=== Section Start ===

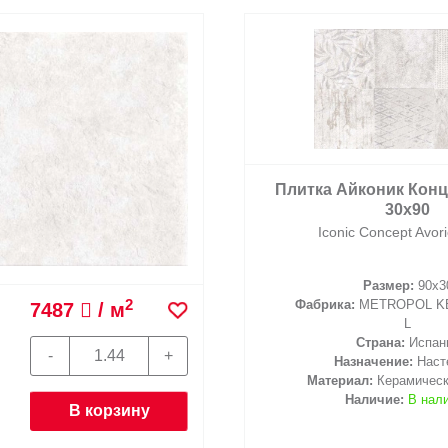
Плитка Айконик Кон
30x90
Iconic Concept Avor
Размер:
90x3
2
Фабрика:
METROPOL KE
7487
/ м
L
Страна:
Испан
Назначение:
Наст
Материал:
Керамическ
Наличие:
В нал
В корзину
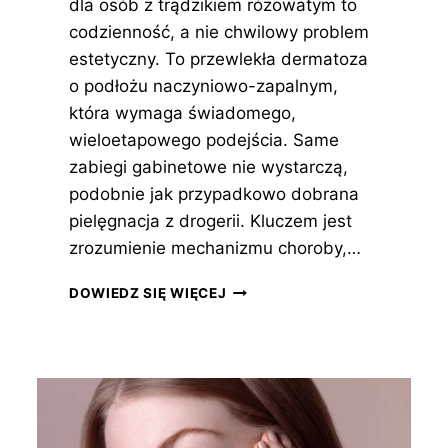
dla osób z trądzikiem różowatym to
codzienność, a nie chwilowy problem
estetyczny. To przewlekła dermatoza
o podłożu naczyniowo-zapalnym,
która wymaga świadomego,
wieloetapowego podejścia. Same
zabiegi gabinetowe nie wystarczą,
podobnie jak przypadkowo dobrana
pielęgnacja z drogerii. Kluczem jest
zrozumienie mechanizmu choroby,…
ZABIEGI
DOWIEDZ SIĘ WIĘCEJ
NA
TRĄDZIK
RÓŻOWATY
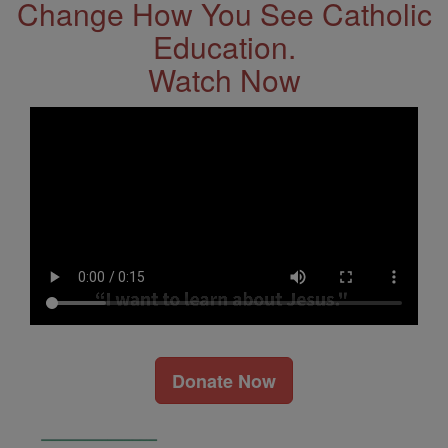
Change How You See Catholic
Education.
Watch Now
Donate Now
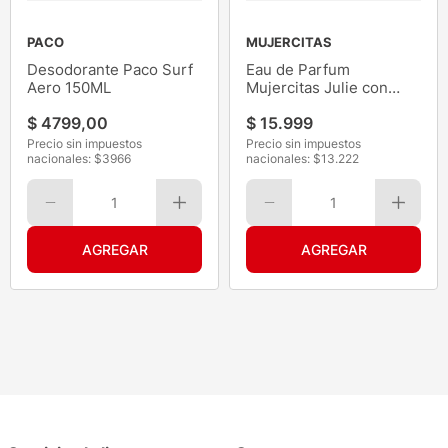
PACO
MUJERCITAS
Desodorante Paco Surf
Eau de Parfum
Aero 150ML
Mujercitas Julie con
Vapor 50ML
$
4799
,
00
$
15
.
999
Precio sin impuestos
Precio sin impuestos
nacionales: $
3966
nacionales: $
13.222
1
1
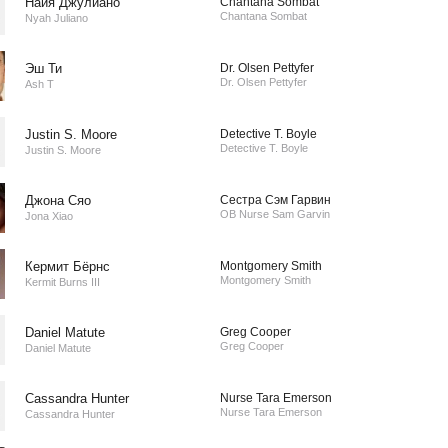
Найя Джулиано
Chantana Sombat
Chantana Sombat
Nyah Juliano
Эш Ти
Dr. Olsen Pettyfer
Dr. Olsen Pettyfer
Ash T
Justin S. Moore
Detective T. Boyle
Detective T. Boyle
Justin S. Moore
Джона Сяо
Сестра Сэм Гарвин
OB Nurse Sam Garvin
Jona Xiao
Кермит Бёрнс
Montgomery Smith
Montgomery Smith
Kermit Burns III
Daniel Matute
Greg Cooper
Greg Cooper
Daniel Matute
Cassandra Hunter
Nurse Tara Emerson
Nurse Tara Emerson
Cassandra Hunter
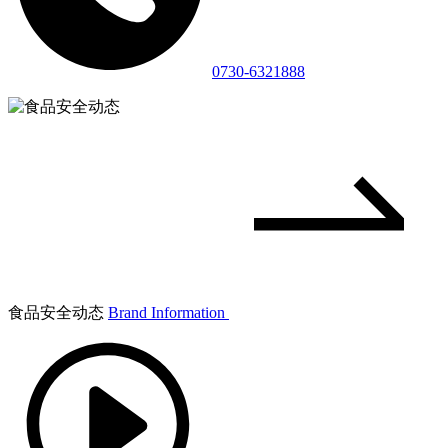
0730-6321888
食品安全动态
Brand Information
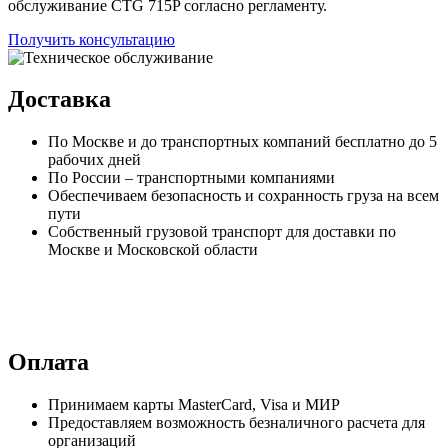
обслуживание CTG 715P согласно регламенту.
Получить консультацию
Доставка
По Москве и до транспортных компаний бесплатно до 5
рабочих дней
По России – транспортными компаниями
Обеспечиваем безопасность и сохранность груза на всем
пути
Собственный грузовой транспорт для доставки по
Москве и Московской области
Оплата
Принимаем карты MasterCard, Visa и МИР
Предоставляем возможность безналичного расчета для
организаций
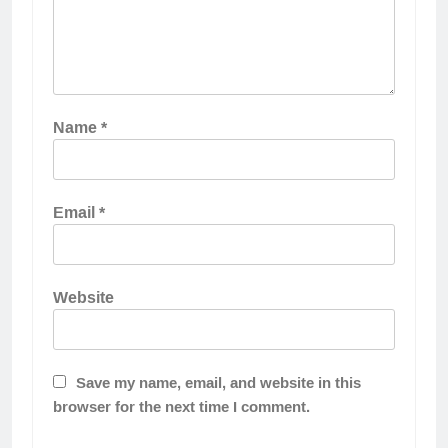
Name
*
Email
*
Website
Save my name, email, and website in this
browser for the next time I comment.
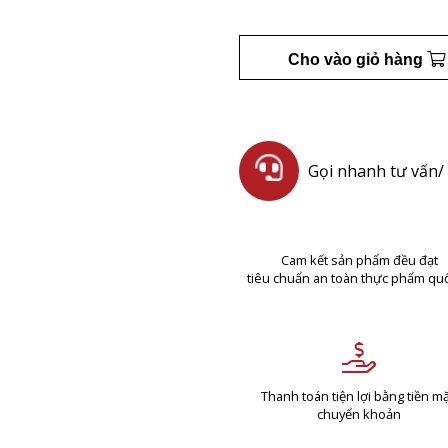
Cho vào giỏ hàng
Gọi nhanh tư vấn/ 
Cam kết sản phẩm đều đạt
tiêu chuẩn an toàn thực phẩm quố
Thanh toán tiện lợi bằng tiền mặ
chuyển khoản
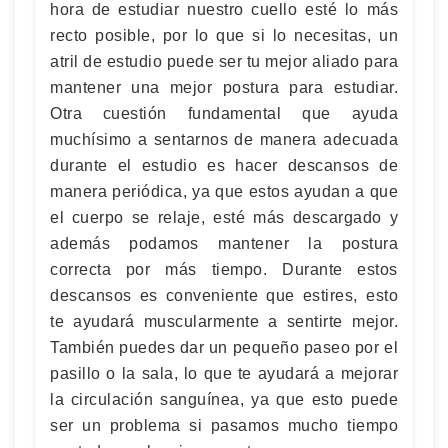
hora de estudiar nuestro cuello esté lo más
recto posible, por lo que si lo necesitas, un
atril de estudio puede ser tu mejor aliado para
mantener una mejor postura para estudiar.
Otra cuestión fundamental que ayuda
muchísimo a sentarnos de manera adecuada
durante el estudio es hacer descansos de
manera periódica, ya que estos ayudan a que
el cuerpo se relaje, esté más descargado y
además podamos mantener la postura
correcta por más tiempo. Durante estos
descansos es conveniente que estires, esto
te ayudará muscularmente a sentirte mejor.
También puedes dar un pequeño paseo por el
pasillo o la sala, lo que te ayudará a mejorar
la circulación sanguínea, ya que esto puede
ser un problema si pasamos mucho tiempo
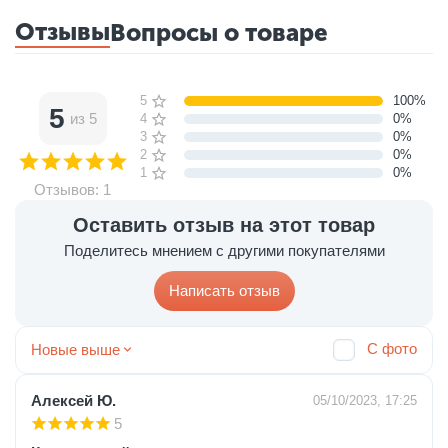
Отзывы
Вопросы о товаре
5 звёзд
100%
5
из 5
4 звезды
0%
3 звезды
0%
2 звезды
0%
1 звезда
0%
Отзывов: 1
Оставить отзыв на этот товар
Поделитесь мнением с другими покупателями
Написать отзыв
С фото
Новые выше
Алексей Ю.
05/10/2023, 17:25
5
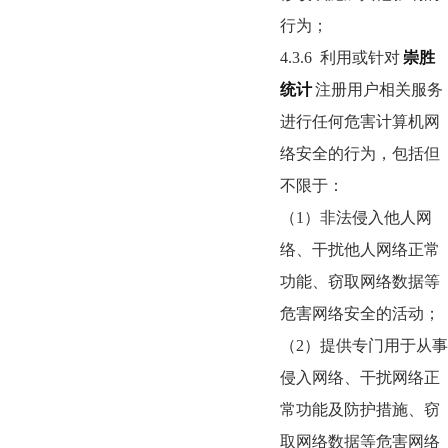
行为；
4.3.6
利用或针对
崇胜
统计
注册用户相关服务
进行任何危害计算机网
络安全的行为，包括但
不限于：
（1）非法侵入他人网
络、干扰他人网络正常
功能、窃取网络数据等
危害网络安全的活动；
（2）提供专门用于从事
侵入网络、干扰网络正
常功能及防护措施、窃
取网络数据等危害网络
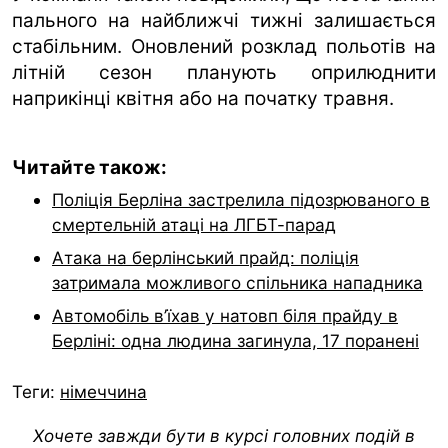
пального на найближчі тижні залишається
стабільним. Оновлений розклад польотів на
літній сезон планують оприлюднити
наприкінці квітня або на початку травня.
Читайте також:
Поліція Берліна застрелила підозрюваного в
смертельній атаці на ЛГБТ-парад
Атака на берлінський прайд: поліція
затримала можливого спільника нападника
Автомобіль в’їхав у натовп біля прайду в
Берліні: одна людина загинула, 17 поранені
Теги:
німеччина
Хочете завжди бути в курсі головних подій в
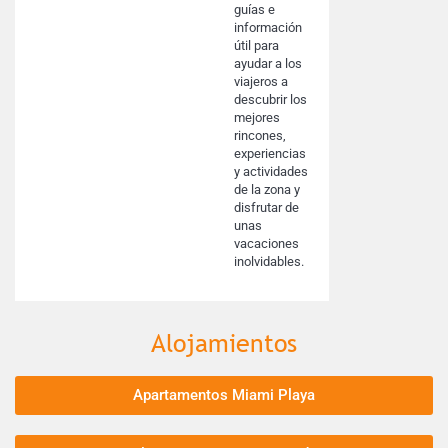
guías e
información
útil para
ayudar a los
viajeros a
descubrir los
mejores
rincones,
experiencias
y actividades
de la zona y
disfrutar de
unas
vacaciones
inolvidables.
Alojamientos
Apartamentos Miami Playa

=== Section End ===

**What to produce**
Show each line in the entries that holds the string "tiempo".

**Output for this exercise**
correcta por más tiempo. Durante estos
ser un problema si pasamos mucho tiempo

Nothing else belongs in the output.